Responsabilità, obblighi e spese balconi aggettanti

Salve

Mi sono appena iscritta a questo forum in quanto mi sembra "frequentato" da persone competenti a cui affido un mio quesito:

Abito in un condominio la cui costruzione risale al 1977 e, come prevedibile, iniziano i primi problemi con i balconi "tipo aggettante" di cui alcuni iniziano a presentare uno stato di degrado preoccupante.

L'amministratore, nella convocazione della prossima assemblea, ha inserito un punto all'ordine del giorno un punto che parla proprio della messa in sicurezza dei balconi e del loro ripristino, chiedendo inoltre a noi condomini di far pervenire dei preventivi.

Io sono una di quei condomini il cui balcone in effetti presenta uno stato avanzato di degrado, quindi, sono interessata sia alla messa in sicurezza che al ripristino.

Parlando con l'amministratore, mia detto che l'obiettivo della prossima assemblea è quello di far approvare i lavori per tutti i balconi, diversamente, vedrà lui stesso come procedere almeno per la messa in sicurezza.

I miei dubbi in merito... e quindi le mie domande sono:

- Se l'assemblea non approva l'esecuzione dei lavori, chi deve eseguire i lavori visto che sono balconi aggettante?

- Se cade un cornicione e si fa male qualcuno, a chi vengono attribuite le responsabilità? al proprietario o all'amministratore?

- Se l'assemblea non autorizza i lavori, ogni condomino, può chiedere all'amministratore di provvedere autonomamente alla messa in sicurezza?

- I costi, sia che vengono eseguiti per tutti i balconi che necessitano della messa in sicurezza o solo da alcuni, a chi vengono attribuiti?

 

Sperando di essere stata chiara, mi affido alla vostra consulenza!

 

Grazie, Lauretta

Ciao, partendo dal presupposto che i balconi aggettanti sono dei proprietari e che tutte le spese e responsabilità sono loro attribuite, da una cosnolidata giurisprudenza recentissima andiamo a dire con ordine:

1)Il proprietario e non c'è bisogno della assemblea per stabilirlo.

2)Il proprietario

3)Sì, in teoria senza neanche chiederlo all'amministratore però è meglio, visto che comunque andrà ad impegnare un ponteggio probabilmente e anche per una questione di informazione e rispetto.

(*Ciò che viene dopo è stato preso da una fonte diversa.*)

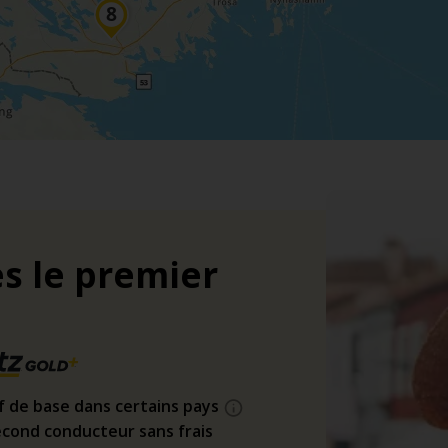
s le premier
if de base dans certains pays
cond conducteur sans frais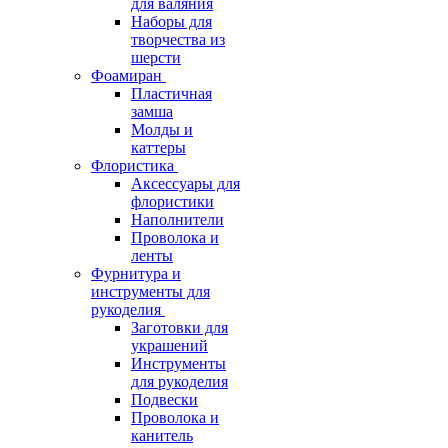
для валяния
Наборы для
творчества из
шерсти
Фоамиран
Пластичная
замша
Молды и
каттеры
Флористика
Аксессуары для
флористики
Наполнители
Проволока и
ленты
Фурнитура и
инструменты для
рукоделия
Заготовки для
украшений
Инструменты
для рукоделия
Подвески
Проволока и
канитель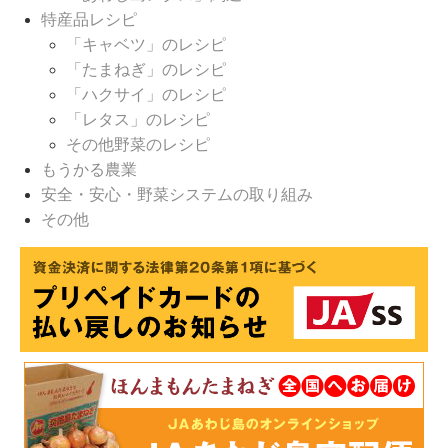
特産品レシピ
「キャベツ」のレシピ
「たまねぎ」のレシピ
「ハクサイ」のレシピ
「レタス」のレシピ
その他野菜のレシピ
もうかる農業
安全・安心・野菜システムの取り組み
その他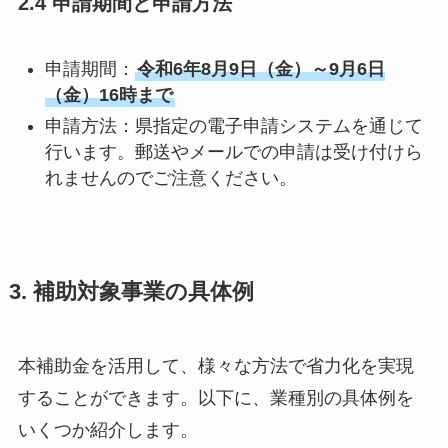
2.4 申請期間と申請方法
申請期間：
令和6年8月9日（金）～9月6日
（金）16時まで
申請方法：県指定の電子申請システムを通じて
行います。郵送やメールでの申請は受け付けら
れませんのでご注意ください。
3. 補助対象事業の具体例
本補助金を活用して、様々な方法で省力化を実現
することができます。以下に、業種別の具体例を
いくつか紹介します。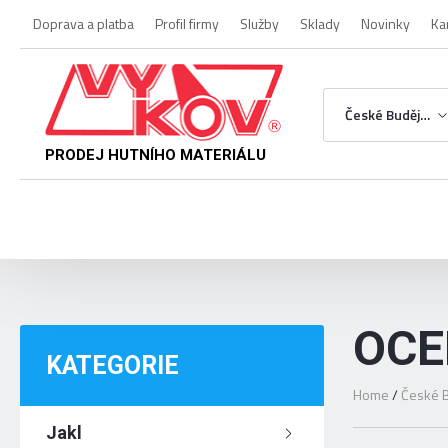
Doprava a platba
Profil firmy
Služby
Sklady
Novinky
Ka
České Budějovice
PRODEJ HUTNÍHO MATERIÁLU
OCE
KATEGORIE
Home
/
České B
Jakl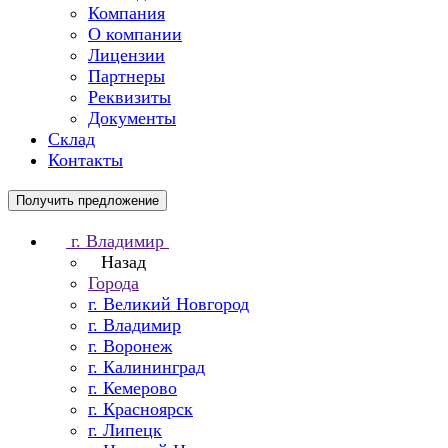
Компания
О компании
Лицензии
Партнеры
Реквизиты
Документы
Склад
Контакты
Получить предложение
г. Владимир
Назад
Города
г. Великий Новгород
г. Владимир
г. Воронеж
г. Калининград
г. Кемерово
г. Красноярск
г. Липецк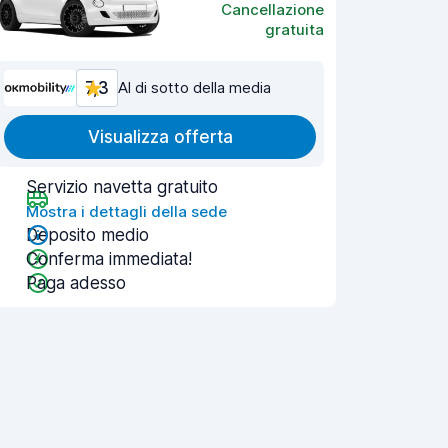
Cancellazione
gratuita
7,3
Al di sotto della media
Visualizza offerta
Servizio navetta gratuito
Mostra i dettagli della sede
Deposito medio
Conferma immediata!
Paga adesso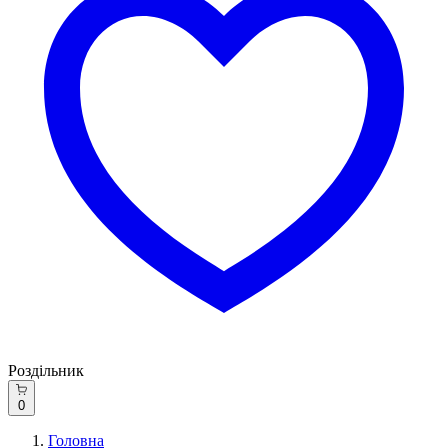
Роздільник
0
Головна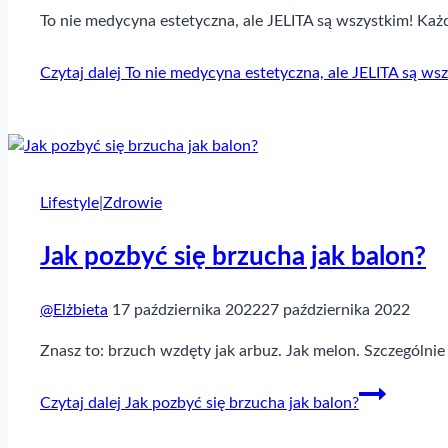
To nie medycyna estetyczna, ale JELITA są wszystkim! Ka
Czytaj dalej
To nie medycyna estetyczna, ale JELITA są wsz
Lifestyle
|
Zdrowie
Jak pozbyć się brzucha jak balon?
@Elżbieta
17 października 2022
27 października 2022
Znasz to: brzuch wzdęty jak arbuz. Jak melon. Szczególnie
Czytaj dalej
Jak pozbyć się brzucha jak balon?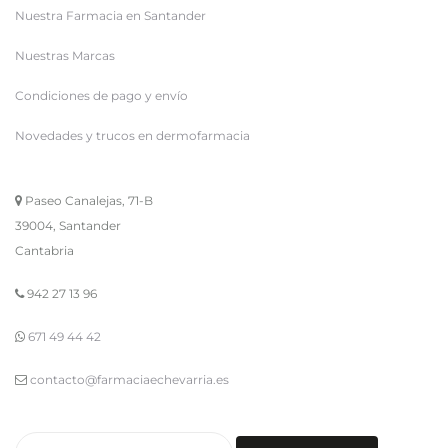
Nuestra Farmacia en Santander
Nuestras Marcas
Condiciones de pago y envío
Novedades y trucos en dermofarmacia
Paseo Canalejas, 71-B
39004, Santander
Cantabria
942 27 13 96
671 49 44 42
contacto@farmaciaechevarria.es
Buscar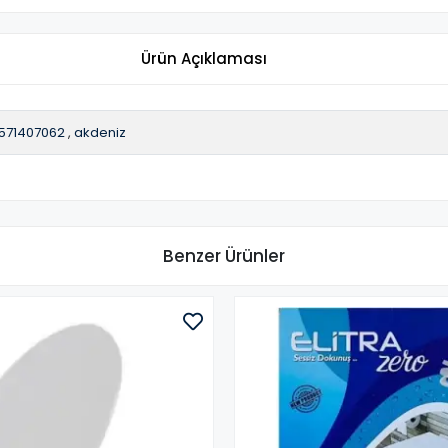
Ürün Açıklaması
571407062
,
akdeniz
Benzer Ürünler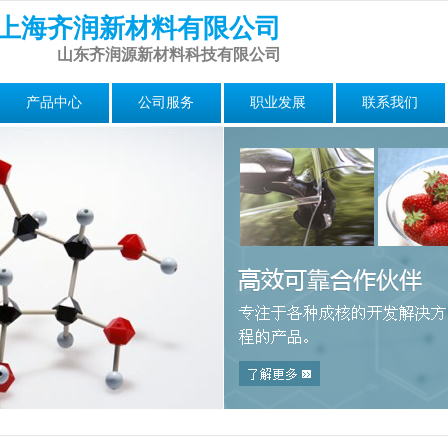
上海齐润新材料有限公司
山东齐润源新材料科技有限公司
产品中心
公司服务
职业发展
联系我们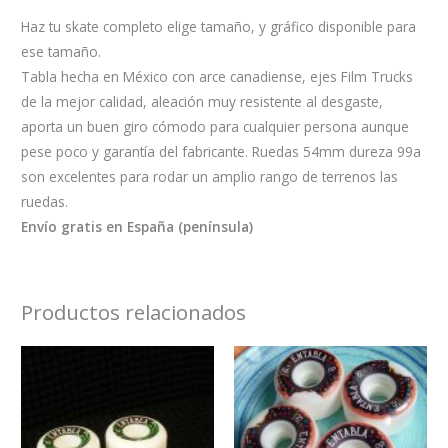
Haz tu skate completo elige tamaño, y gráfico disponible para
ese tamaño.
Tabla hecha en México con arce canadiense, ejes Film Trucks
de la mejor calidad, aleación muy resistente al desgaste,
aporta un buen giro cómodo para cualquier persona aunque
pese poco y garantía del fabricante. Ruedas 54mm dureza 99a
son excelentes para rodar un amplio rango de terrenos las
ruedas.
Envío gratis en España (península)
Productos relacionados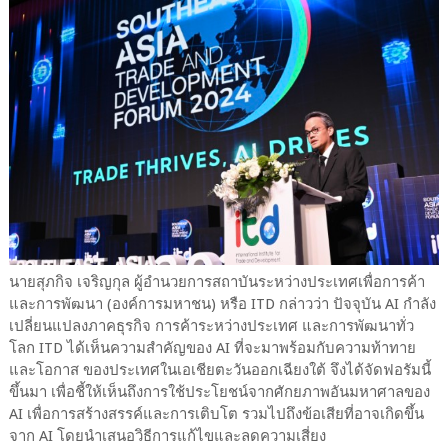
นายสุภกิจ เจริญกุล ผู้อำนวยการสถาบันระหว่างประเทศเพื่อการค้า
และการพัฒนา (องค์การมหาชน) หรือ ITD กล่าวว่า ปัจจุบัน AI กำลัง
เปลี่ยนแปลงภาคธุรกิจ การค้าระหว่างประเทศ และการพัฒนาทั่ว
โลก ITD ได้เห็นความสำคัญของ AI ที่จะมาพร้อมกับความท้าทาย
และโอกาส ของประเทศในเอเชียตะวันออกเฉียงใต้ จึงได้จัดฟอรัมนี้
ขึ้นมา เพื่อชี้ให้เห็นถึงการใช้ประโยชน์จากศักยภาพอันมหาศาลของ
AI เพื่อการสร้างสรรค์และการเติบโต รวมไปถึงข้อเสียที่อาจเกิดขึ้น
จาก AI โดยนำเสนอวิธีการแก้ไขและลดความเสี่ยง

4)Ad personam, ossia ogni proprietario del balcone paga le sue relative spese ma questo con o senza delibera assembleare.

Ciao

Ed io aggiungo che l'amministratore non ha alcun potere di intervenire sulla proprietà privata avdendo solo l'obbligo di interessarsi delle parti comuni.

Comunque ciò non toglie che deve imporre ai proprietari, la messa in sicurezza ai fini della pubblica e privata incolumità.

 

ntuf

Ciao,

quote: Comunque ciò non toglie che deve imporre ai proprietari, la messa in sicurezza ai fini della pubblica e privata incolumità

Giusto, però soltanto quando viene ravvisato un pericolo imminente.

Scritto da ntuf il 16 Ott 2012 - 20:17:58: Ed io aggiungo che l'amministratore non ha alcun potere di intervenire sulla proprietà privata avdendo solo l'obbligo di interessarsi delle parti comuni.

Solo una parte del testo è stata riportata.